Reciprocity the Only Recipe for Peace
| May 15, 2019E
ighteen years have passed since I would daven Maariv at the Bayit Vegan shtibel known as “99” (Bayit Vegan Street), often sitting face-to-face with Rabbi Avraham Ravitz a”h, who then was a Knesset member from UTJ.
I was then working in public relations, not journalism, so I wasn’t looking for an interview the night I asked Rabbi Ravitz if he wouldn’t mind answering one burning political question on my mind.
This was at the peak of the second intifada. Opposition leader Ariel Sharon had just made an ill-advised visit to Har Habayis, which provoked the Palestinians. Not that they needed the pretext, but Palestinian Authority chairman Yasser Arafat took advantage of the wrath on the Arab street to unleash a new wave of terror, including suicide bombings, roadside shootings, and mortar attacks on the Gilo neighborhood in south Jerusalem. Bayit Vegan, where I was living at the time, is not far from Gilo, and the sounds of the mortars and IDF retaliation via helicopter gunships would shake my bed at night.
I approached Rabbi Ravitz because earlier that day Mishpacha’s Hebrew-language newspaper quoted his Knesset colleague Moshe Gafni as saying that if peace negotiations were to resume, then the fate of Beitar Illit and Kiryat Sefer — the two largest chareidi communities situated just over the Green Line — would be up for grabs.
“I’d like to know if this is just MK Gafni’s position, or if this also represents the position of the gedolei Yisrael?” I asked.
Rabbi Ravitz replied without hesitation: “It’s not the position of the gedolim, and in fact, Rabbi Gafni already has expressed charatah [regret] that he said this.
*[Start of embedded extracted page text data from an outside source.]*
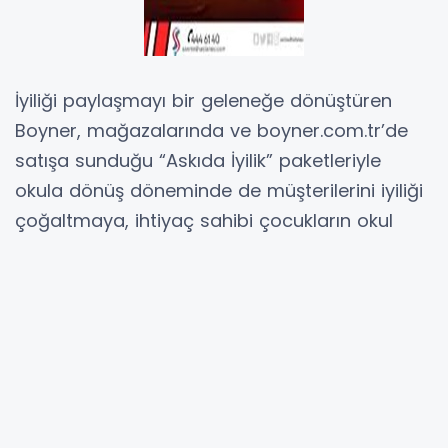
İyiliği paylaşmayı bir geleneğe dönüştüren
Boyner, mağazalarında ve boyner.com.tr’de
satışa sunduğu “Askıda İyilik” paketleriyle
okula dönüş döneminde de müşterilerini iyiliği
çoğaltmaya, ihtiyaç sahibi çocukların okul
heyecanına ortak olmaya davet ediyor.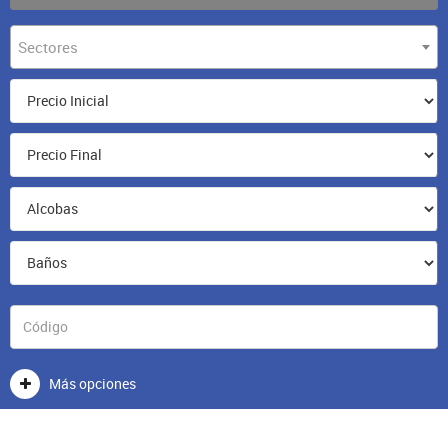
Sectores
Más opciones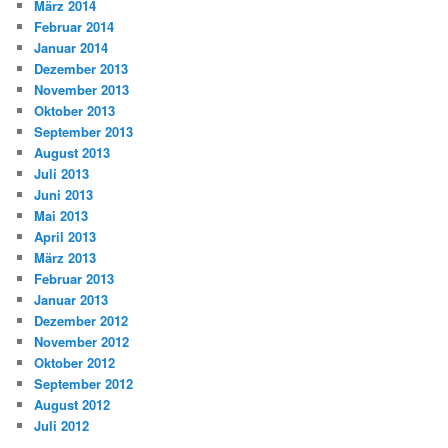
März 2014
Februar 2014
Januar 2014
Dezember 2013
November 2013
Oktober 2013
September 2013
August 2013
Juli 2013
Juni 2013
Mai 2013
April 2013
März 2013
Februar 2013
Januar 2013
Dezember 2012
November 2012
Oktober 2012
September 2012
August 2012
Juli 2012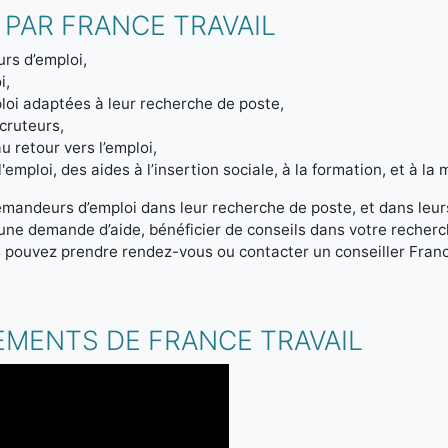
 PAR FRANCE TRAVAIL
rs d’emploi,
i,
loi adaptées à leur recherche de poste,
ecruteurs,
u retour vers l’emploi,
emploi, des aides à l’insertion sociale, à la formation, et à la m
emandeurs d’emploi dans leur recherche de poste, et dans leur
r une demande d’aide, bénéficier de conseils dans votre reche
s pouvez prendre rendez-vous ou contacter un conseiller Franc
.
EMENTS DE FRANCE TRAVAIL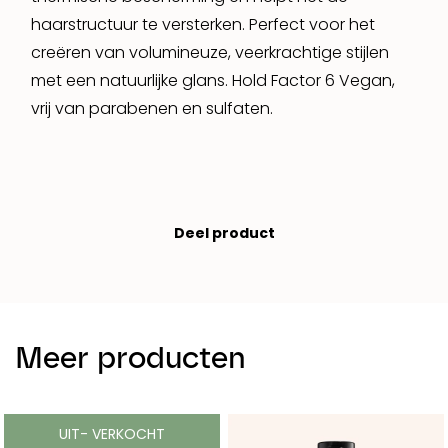
haarstructuur te versterken. Perfect voor het
creëren van volumineuze, veerkrachtige stijlen
met een natuurlijke glans. Hold Factor 6 Vegan,
vrij van parabenen en sulfaten.
Deel product
Meer producten
UIT- VERKOCHT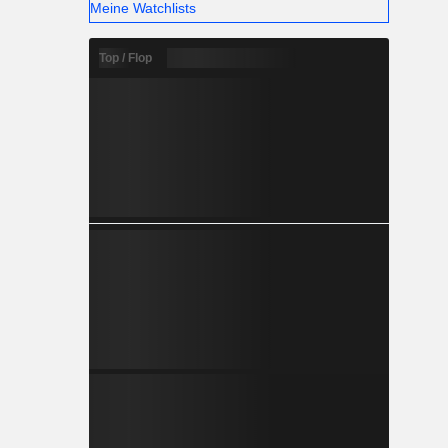
Meine Watchlists
Top / Flop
You know, the Arabs read Mishpacha too. If negotiations resume, they will say, ‘You’ve already given us Beitar and Kiryat Sefer, so what other concessions are you ready to make?’ ”
As the conventional wisdom goes, when the Trump administration releases its long-anticipated peace plan next month, the Palestinians will reject it automatically, so Israel has nothing to lose by greeting it with a fond embrace.
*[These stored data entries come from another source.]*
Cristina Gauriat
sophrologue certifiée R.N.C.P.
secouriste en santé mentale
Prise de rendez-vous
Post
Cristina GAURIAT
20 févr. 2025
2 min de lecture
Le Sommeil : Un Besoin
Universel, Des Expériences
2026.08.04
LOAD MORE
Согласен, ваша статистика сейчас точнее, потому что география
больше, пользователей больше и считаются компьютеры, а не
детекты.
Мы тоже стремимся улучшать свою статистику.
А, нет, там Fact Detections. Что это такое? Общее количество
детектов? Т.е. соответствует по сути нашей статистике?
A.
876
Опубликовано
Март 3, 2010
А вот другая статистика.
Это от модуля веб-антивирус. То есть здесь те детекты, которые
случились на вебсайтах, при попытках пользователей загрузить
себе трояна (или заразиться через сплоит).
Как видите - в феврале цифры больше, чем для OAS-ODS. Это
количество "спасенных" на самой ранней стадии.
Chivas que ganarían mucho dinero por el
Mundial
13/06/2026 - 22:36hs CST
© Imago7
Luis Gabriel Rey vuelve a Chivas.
My conversation with Rabbi Ravitz 18 years ago shows just how risky that pat answer is.
While it’s hard to believe that a plan devised by Jared Kushner, Jason Greenblatt, and David Friedman, with input from Prime Minister Netanyahu and Nikki Haley, would be unfavorable to Israel, the Arabs will pocket anything Jerusalem accepts as a binding concession, and that will serve as the starting point for future negotiations. Netanyahu knows this well, but he owes Trump for Jerusalem, the Golan Heights, and America’s unrelenting defense of Israel at the UN.
Bibi’s strategy should be a return to the policy of reciprocity that he crafted while campaigning in 1995 for his first term as prime minister, when the PA was violating every agreement they made under the newly minted Oslo Accords and Israel’s territorial withdrawals from Judea and Samaria could not be rolled back.
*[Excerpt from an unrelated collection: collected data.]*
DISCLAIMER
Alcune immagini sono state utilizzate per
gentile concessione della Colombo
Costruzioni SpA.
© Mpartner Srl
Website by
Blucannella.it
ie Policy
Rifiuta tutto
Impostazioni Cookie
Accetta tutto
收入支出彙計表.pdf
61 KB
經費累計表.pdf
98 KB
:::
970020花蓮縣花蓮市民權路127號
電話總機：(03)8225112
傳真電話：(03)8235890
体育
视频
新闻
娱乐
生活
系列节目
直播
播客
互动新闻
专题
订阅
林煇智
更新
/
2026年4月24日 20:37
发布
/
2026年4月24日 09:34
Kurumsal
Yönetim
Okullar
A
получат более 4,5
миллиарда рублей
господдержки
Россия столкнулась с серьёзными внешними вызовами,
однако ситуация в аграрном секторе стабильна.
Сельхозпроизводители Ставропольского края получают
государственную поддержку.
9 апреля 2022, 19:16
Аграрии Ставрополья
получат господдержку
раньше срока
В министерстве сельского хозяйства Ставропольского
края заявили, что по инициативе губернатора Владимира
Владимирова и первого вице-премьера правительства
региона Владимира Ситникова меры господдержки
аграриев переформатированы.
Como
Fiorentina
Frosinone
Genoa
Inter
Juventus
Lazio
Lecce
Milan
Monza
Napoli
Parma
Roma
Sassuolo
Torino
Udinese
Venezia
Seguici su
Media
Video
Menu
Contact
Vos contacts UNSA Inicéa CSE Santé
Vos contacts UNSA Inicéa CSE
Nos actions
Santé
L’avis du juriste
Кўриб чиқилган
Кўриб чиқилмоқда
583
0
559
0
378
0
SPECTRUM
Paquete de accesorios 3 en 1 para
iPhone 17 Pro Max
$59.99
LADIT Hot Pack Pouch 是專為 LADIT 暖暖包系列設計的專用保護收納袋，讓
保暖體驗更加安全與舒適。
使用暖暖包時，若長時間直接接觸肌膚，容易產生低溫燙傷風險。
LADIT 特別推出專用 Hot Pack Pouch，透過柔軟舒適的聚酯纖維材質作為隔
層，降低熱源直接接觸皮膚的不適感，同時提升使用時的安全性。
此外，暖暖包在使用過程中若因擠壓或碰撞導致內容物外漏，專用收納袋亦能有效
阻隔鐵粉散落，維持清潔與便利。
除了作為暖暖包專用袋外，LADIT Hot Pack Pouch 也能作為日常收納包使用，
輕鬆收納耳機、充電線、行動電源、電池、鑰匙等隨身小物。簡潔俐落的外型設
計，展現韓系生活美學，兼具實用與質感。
Peace is a two-way street. If the PA and Hamas show interest in the Trump plan, then Israel can display reciprocal measures. If they reject it, as expected, there is no reason for Israel to make unilateral concessions that its enemies, and even its well-meaning friends, will pocket, or hold as a down-payment on a mortgage against Israel’s future security.